"Hope is not a strategy. Engineering reliability requires measuring it."
— Google, Site Reliability Engineering
Architecture diagram for Observability-Driven Performance Investigation

The Theory

Google’s “Site Reliability Engineering” (SRE) handbook defines the hierarchy of reliability, placing Monitoring at the very base. It argues that you cannot improve what you cannot measure. Observability tools like Dynatrace (distributed tracing) and Sumo Logic (log aggregation) provide the visibility needed to diagnose issues that traditional metrics miss.

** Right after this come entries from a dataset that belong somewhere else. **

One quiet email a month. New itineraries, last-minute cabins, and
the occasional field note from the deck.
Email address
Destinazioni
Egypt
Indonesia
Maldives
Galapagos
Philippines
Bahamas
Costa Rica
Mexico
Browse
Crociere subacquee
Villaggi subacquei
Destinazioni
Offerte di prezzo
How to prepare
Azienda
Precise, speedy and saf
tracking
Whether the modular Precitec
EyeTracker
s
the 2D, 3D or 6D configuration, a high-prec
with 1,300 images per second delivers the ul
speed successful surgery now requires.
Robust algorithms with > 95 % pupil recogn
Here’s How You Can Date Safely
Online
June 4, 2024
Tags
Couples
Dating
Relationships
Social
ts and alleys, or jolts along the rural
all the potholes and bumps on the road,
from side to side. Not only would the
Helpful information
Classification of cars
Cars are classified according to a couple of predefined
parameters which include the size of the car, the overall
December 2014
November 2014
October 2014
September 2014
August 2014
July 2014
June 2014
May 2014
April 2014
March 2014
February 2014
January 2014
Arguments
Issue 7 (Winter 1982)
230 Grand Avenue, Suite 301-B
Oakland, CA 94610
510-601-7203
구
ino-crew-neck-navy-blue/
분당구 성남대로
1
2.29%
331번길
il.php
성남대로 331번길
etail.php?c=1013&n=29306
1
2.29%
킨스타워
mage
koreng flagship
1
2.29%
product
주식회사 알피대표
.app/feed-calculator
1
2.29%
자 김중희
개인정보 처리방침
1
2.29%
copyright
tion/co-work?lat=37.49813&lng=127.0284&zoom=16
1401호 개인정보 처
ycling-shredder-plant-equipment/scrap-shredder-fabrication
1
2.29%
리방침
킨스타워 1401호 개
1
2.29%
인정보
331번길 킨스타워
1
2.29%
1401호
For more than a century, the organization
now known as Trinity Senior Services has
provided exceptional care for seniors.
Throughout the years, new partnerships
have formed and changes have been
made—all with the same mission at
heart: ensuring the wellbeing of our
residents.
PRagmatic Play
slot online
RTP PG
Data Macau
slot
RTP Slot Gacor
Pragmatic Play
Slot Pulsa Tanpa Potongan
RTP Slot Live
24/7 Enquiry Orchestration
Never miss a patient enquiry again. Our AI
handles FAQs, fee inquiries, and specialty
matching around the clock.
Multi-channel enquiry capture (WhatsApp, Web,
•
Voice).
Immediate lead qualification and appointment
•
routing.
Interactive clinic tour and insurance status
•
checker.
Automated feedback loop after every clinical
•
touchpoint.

The diagram above shows the investigation flow: from detecting duplicate requests in the GraphQL Federation layer, through trace and log analysis, to the final fix that reduced system requests by 10-12%.

The Problem

At Kiwibank, the team tracked average request speed per endpoint to identify performance bottlenecks. While working on a performance improvement project, we noticed unusually high request volumes that didn’t correlate with user traffic patterns.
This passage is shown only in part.